As they sit down on Monday to begin this process, I wish I could hug them and help them and support them. There are so many things “not in the script” that I wish I could say. These are just a few:
1) This is incredibly unfair to you, and I am sorry. Every year there is some poor sweet child in the bathroom throwing up out of sheer fear of this assessment. No matter how hard we try to take the pressure off, there are outside forces pushing it right back down their throats. There is no lawmaker standing there on testing day seeing the terror and anxiety. No government representative holding back the hair of the little girl in the bathroom who is so worried that she can’t keep her breakfast in. The only one there is her teacher who does her best to calm those fears, have the nurse clean her up, and then hands her the giant test anyways. I get that schools need to be accountable. I am all for that. However, I am not so sure we need to be stressing out 8-year old kids in the process.
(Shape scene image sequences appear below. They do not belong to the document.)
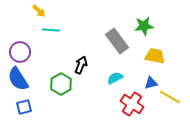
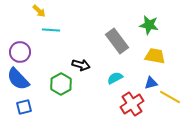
green star: moved 5 px right, 1 px up; rotated 18 degrees clockwise
black arrow: rotated 84 degrees clockwise
blue semicircle: rotated 10 degrees counterclockwise
red cross: rotated 25 degrees clockwise
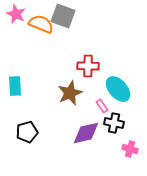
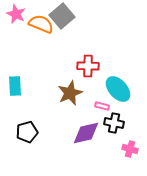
gray square: moved 1 px left; rotated 30 degrees clockwise
pink rectangle: rotated 40 degrees counterclockwise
We talk about wanting to improve education, but what good does this process do if we are creating a generation of broken, anxious adults?
2) No matter what, I still think you are amazing and bound to do great things. One of the most common questions I get in the days leading up to the test is, “What happens if I don’t pass…do I have to do third grade again?” I answer it least a half dozen times, and it still wears on their minds. Every year we have the discussion early in the year about failure being a learning opportunity, but let’s be honest, when it comes to testing, this just isn’t the case. They don’t get to review their mistakes and learn from them. Instead, they get the shame of being a “failure” and days upon days spent working in their area of difficulty. Talk about a broken system. This is it. If you want to increase graduation rates and send more kids to college, they need to love school and learning. I’m trying really hard to do that in the classroom, lawmakers. Quit killing my momentum.
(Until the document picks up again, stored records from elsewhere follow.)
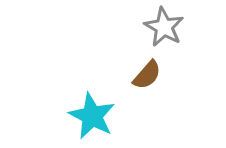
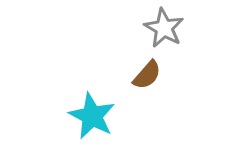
gray star: moved 1 px down
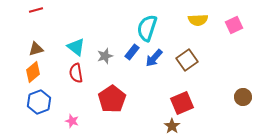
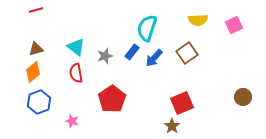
brown square: moved 7 px up
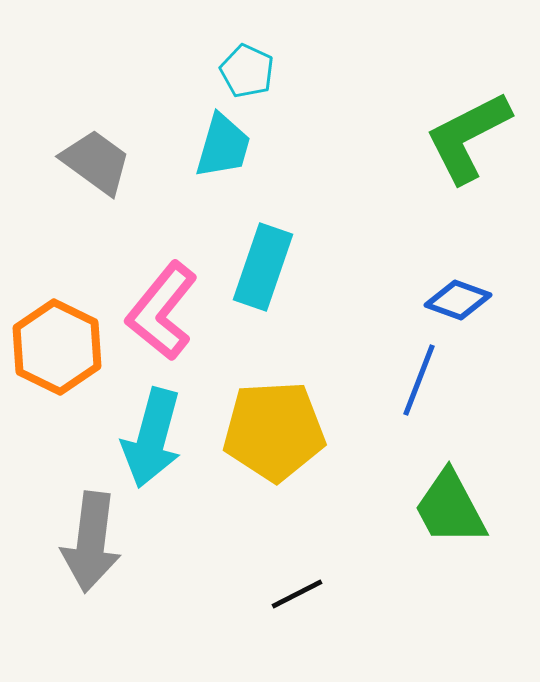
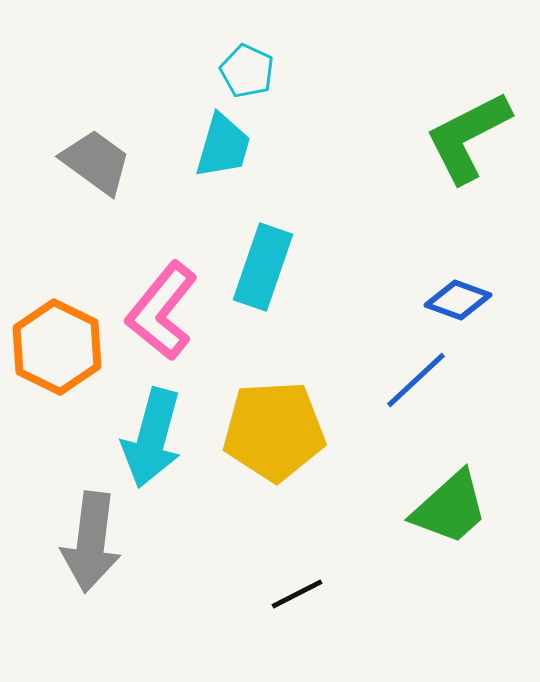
blue line: moved 3 px left; rotated 26 degrees clockwise
green trapezoid: rotated 104 degrees counterclockwise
3) The answer is C. This one test is not worth all those tears of frustration…take a deep breath, bubble in C and move on with the rest of your life. Every single year, at least one student ends up in tears mid-test. It is always that one sweet, sensitive little kiddo who I have spent ALL. YEAR. LONG. building up his confidence. He has come so far…and he is so ready. That is until that super wordy, totally confusing question comes along and throws a wrench in the whole thing. He tries it once, but none of the answers match. He erases vigorously and attacks it again. By the third time you can see the frustration. You wish he could just move on and come back…but that isn’t in his nature. He wants to do it right. By the fourth time he does it, you can see the tears welling up, but what can you do? The test manual doesn’t give you a prompt for this. There isn’t a go-to catch phrase designed to support your students through the stress and frustration of testing. Technically, you aren’t even supposed to go bend down by him and ask if he needs a break….or a tissue. It is always that moment you wish that the lawmakers and testing companies and everyone else could remember these are just kids.
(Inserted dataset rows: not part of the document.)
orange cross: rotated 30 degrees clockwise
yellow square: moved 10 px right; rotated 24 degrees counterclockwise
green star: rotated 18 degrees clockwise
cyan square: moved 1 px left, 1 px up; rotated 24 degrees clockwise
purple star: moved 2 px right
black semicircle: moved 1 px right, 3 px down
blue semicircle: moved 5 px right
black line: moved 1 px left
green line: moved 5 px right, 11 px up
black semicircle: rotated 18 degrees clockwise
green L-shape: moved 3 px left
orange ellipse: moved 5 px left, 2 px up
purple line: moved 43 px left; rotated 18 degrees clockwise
As the district officials peruse the scores and the state determines our accountability rating, it is so hard to think about the fact that to them all of these kids are just a number…a score taken from a single day of their lives. It doesn’t reflect the fact that Johnny is an amazing artist and can, at eight, draw better than most adults I know. It doesn’t reflect that Sophia’s grandmother died the week before the test or that Adam was removed from his home two weeks before or that Monica is waiting on surgery for her brain tumor. How many of us come in at our peak every day?
It doesn’t reflect the fact that in real life the skills that matter most aren’t just paper-based. (I’ve known a lot of smart people who could ace a test but were total jerks.) I know I am not alone in wondering how the system ended up so broken.